• _DIRECTIONS_:
Among the lines below, output only those between the line holding "деревянные окна на за" and the line holding "タンク下のプラスネジを外します。", inclusive, exactly as written and with no pictures.

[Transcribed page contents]
⟨

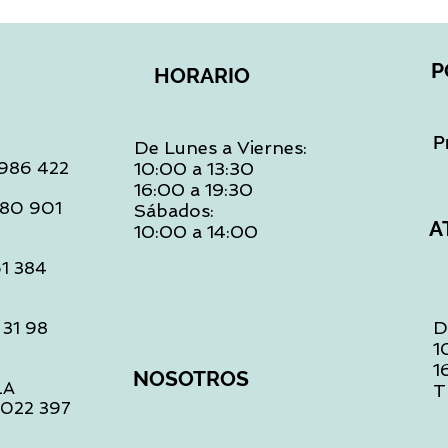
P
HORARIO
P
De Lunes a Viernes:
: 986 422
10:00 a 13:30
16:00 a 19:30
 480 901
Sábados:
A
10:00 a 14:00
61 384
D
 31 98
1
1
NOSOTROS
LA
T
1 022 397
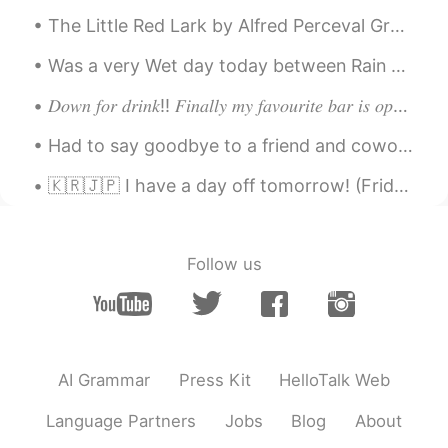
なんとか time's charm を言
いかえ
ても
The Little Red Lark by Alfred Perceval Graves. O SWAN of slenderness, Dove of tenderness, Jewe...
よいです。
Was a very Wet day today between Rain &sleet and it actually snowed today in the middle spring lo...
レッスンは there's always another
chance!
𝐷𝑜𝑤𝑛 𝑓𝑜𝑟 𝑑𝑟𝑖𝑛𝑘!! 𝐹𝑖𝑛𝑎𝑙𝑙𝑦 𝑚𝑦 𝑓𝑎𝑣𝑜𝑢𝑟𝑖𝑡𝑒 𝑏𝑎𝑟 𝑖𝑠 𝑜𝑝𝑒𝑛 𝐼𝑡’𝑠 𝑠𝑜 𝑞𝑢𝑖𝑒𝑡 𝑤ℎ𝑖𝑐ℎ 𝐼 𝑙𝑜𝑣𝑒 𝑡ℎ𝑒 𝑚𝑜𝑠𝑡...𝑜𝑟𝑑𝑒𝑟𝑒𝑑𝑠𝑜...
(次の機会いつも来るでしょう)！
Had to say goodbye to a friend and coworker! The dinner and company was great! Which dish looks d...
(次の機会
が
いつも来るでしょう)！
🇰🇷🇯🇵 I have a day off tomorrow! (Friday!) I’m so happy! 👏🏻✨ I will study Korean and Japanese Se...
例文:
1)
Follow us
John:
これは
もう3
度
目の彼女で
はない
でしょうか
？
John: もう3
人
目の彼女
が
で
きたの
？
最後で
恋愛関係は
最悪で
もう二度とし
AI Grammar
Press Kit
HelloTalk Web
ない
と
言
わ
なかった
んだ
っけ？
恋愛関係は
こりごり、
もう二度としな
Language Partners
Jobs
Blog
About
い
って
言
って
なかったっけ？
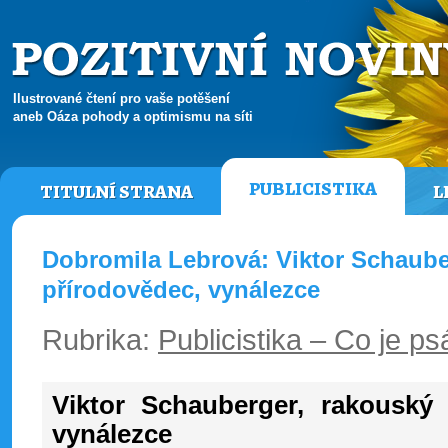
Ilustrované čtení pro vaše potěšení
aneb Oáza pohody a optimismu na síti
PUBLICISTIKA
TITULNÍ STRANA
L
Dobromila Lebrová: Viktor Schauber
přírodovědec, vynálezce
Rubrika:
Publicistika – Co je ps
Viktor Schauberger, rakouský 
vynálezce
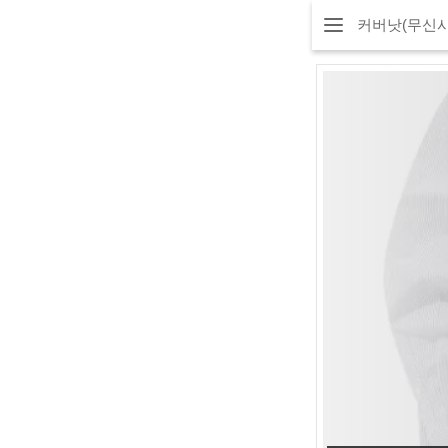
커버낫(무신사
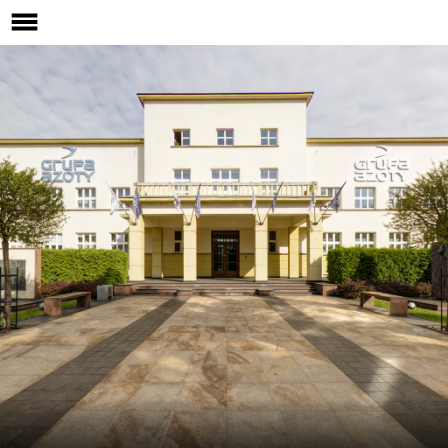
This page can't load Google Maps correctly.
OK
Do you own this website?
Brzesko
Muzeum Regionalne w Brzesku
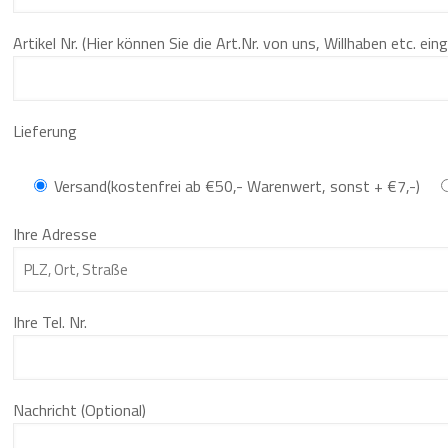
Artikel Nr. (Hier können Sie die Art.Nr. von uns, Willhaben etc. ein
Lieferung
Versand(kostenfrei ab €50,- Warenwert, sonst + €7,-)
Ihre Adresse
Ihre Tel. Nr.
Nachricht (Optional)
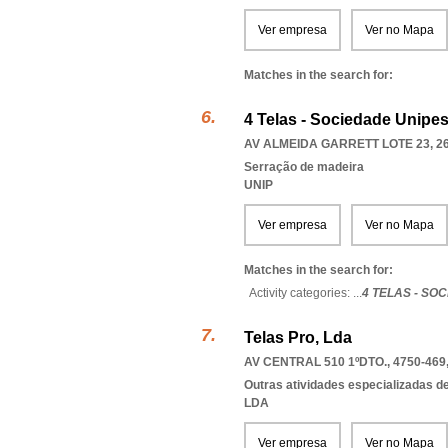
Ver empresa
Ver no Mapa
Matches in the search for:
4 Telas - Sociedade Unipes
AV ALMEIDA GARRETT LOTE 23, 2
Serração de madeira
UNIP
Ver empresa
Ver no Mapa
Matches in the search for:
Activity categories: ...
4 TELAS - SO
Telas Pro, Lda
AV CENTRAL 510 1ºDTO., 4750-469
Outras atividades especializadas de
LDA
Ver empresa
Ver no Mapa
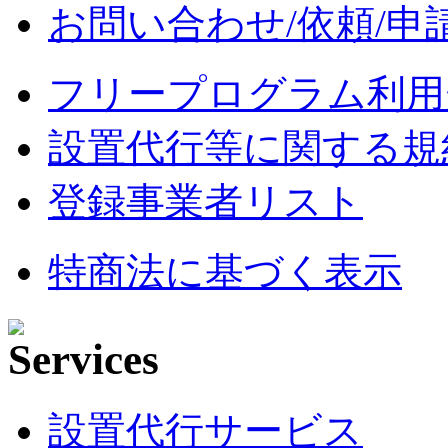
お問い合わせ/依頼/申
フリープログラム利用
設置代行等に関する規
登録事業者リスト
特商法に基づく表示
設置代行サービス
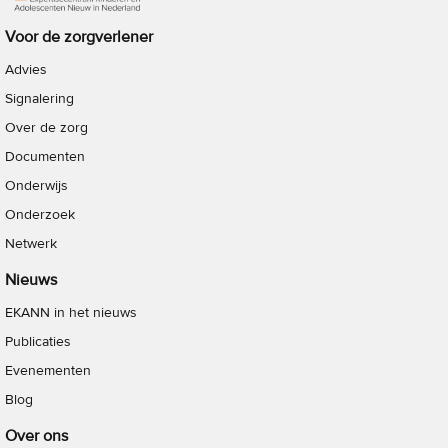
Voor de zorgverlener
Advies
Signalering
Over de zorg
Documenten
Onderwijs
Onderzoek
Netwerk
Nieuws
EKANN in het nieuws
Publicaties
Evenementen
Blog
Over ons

⟩
⟨

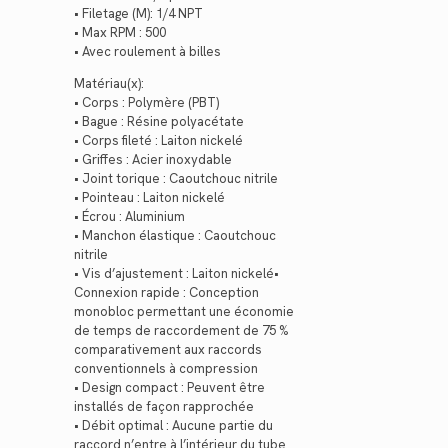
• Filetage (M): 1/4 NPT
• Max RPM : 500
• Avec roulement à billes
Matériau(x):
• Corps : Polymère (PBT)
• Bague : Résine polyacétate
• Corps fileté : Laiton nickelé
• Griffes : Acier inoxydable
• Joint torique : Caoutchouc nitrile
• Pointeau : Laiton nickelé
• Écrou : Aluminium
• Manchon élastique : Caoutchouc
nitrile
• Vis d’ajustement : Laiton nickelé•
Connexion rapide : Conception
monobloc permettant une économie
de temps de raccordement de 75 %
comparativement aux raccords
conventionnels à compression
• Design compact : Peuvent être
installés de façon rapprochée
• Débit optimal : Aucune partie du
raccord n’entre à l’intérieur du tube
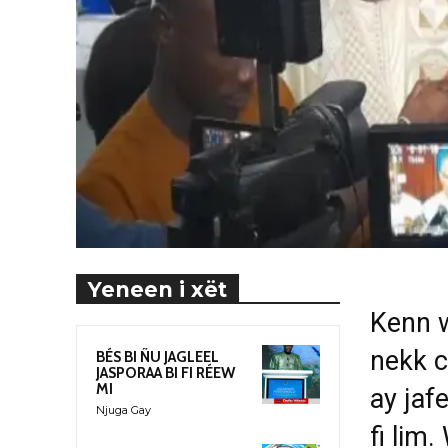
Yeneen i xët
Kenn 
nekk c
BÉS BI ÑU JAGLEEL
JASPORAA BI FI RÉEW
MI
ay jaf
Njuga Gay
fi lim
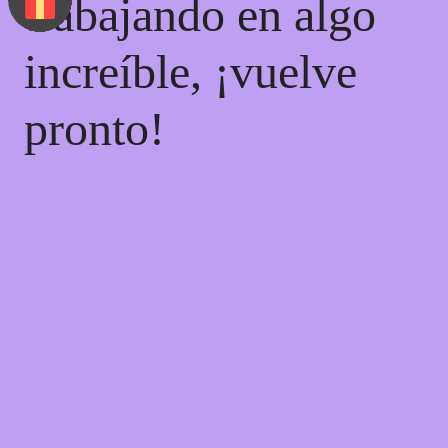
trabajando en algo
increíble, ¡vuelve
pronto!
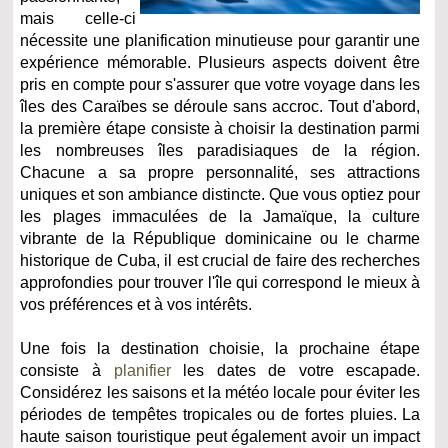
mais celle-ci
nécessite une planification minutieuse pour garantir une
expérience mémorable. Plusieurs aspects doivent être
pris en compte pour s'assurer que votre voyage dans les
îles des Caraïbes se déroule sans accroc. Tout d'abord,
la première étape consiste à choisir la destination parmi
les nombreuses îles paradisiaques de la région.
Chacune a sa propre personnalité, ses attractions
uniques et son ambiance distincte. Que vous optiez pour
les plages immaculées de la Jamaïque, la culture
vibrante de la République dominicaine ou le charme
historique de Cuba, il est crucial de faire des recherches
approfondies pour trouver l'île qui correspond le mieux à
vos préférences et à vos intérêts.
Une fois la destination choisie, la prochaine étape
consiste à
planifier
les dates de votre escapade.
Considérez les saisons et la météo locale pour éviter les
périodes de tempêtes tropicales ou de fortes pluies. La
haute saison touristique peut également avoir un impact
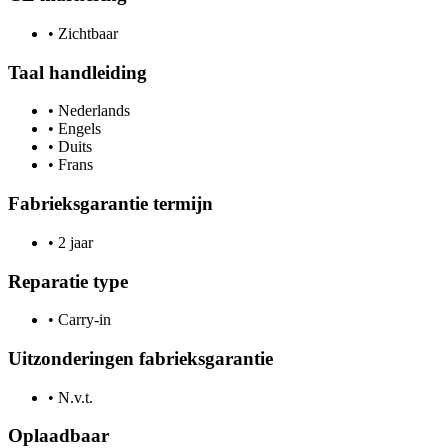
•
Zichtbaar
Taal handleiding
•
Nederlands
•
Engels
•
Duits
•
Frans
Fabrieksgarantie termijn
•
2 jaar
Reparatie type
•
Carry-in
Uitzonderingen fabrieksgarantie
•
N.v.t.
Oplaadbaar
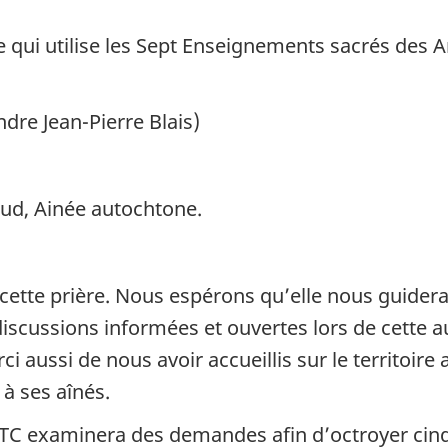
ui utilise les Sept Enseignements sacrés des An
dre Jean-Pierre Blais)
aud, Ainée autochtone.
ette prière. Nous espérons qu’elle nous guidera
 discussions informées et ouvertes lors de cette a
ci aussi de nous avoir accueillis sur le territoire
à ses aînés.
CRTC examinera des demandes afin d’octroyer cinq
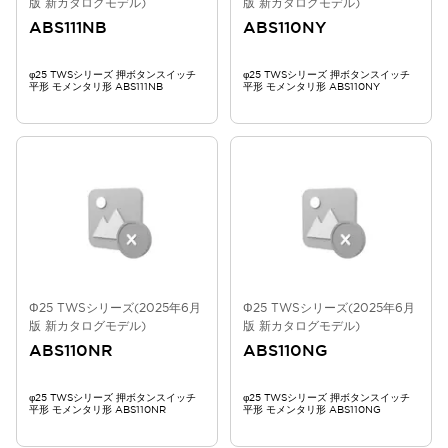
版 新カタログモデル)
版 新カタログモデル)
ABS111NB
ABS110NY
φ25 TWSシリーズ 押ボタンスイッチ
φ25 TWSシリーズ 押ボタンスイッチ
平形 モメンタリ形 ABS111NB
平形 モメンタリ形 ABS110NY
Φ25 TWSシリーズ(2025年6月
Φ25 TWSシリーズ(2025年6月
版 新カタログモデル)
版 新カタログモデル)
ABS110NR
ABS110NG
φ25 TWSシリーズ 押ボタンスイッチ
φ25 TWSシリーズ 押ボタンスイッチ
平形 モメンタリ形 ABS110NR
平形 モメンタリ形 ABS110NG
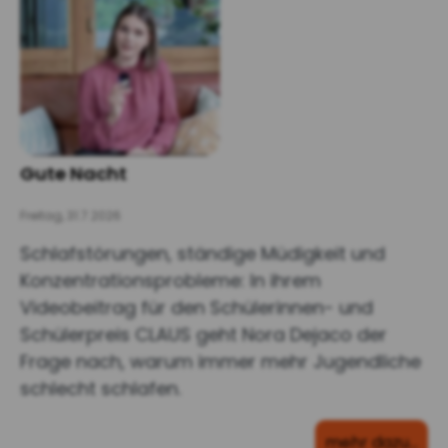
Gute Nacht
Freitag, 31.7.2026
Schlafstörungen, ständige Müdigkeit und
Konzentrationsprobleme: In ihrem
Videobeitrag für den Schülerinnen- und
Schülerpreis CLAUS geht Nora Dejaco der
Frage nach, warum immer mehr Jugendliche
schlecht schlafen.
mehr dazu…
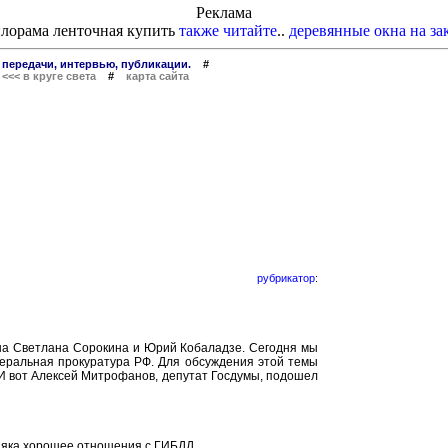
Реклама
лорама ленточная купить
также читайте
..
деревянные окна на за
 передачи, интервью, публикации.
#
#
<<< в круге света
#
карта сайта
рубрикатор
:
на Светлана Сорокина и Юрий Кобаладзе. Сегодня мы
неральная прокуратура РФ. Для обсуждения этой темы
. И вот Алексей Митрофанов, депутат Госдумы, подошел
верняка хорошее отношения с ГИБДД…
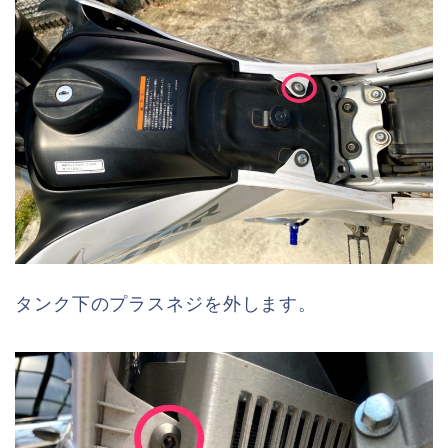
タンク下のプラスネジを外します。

⟩

• _EXERCISE RESULT_:
деревянные окна на за
 передачи, интервью, публикации.
#
#
<<< в круге света
#
карта сайта
рубрикатор
:
на Светлана Сорокина и Юрий Кобаладзе. Сегодня мы
неральная прокуратура РФ. Для обсуждения этой темы
. И вот Алексей Митрофанов, депутат Госдумы, подошел
верняка хорошее отношения с ГИБДД…
タンク下のプラスネジを外します。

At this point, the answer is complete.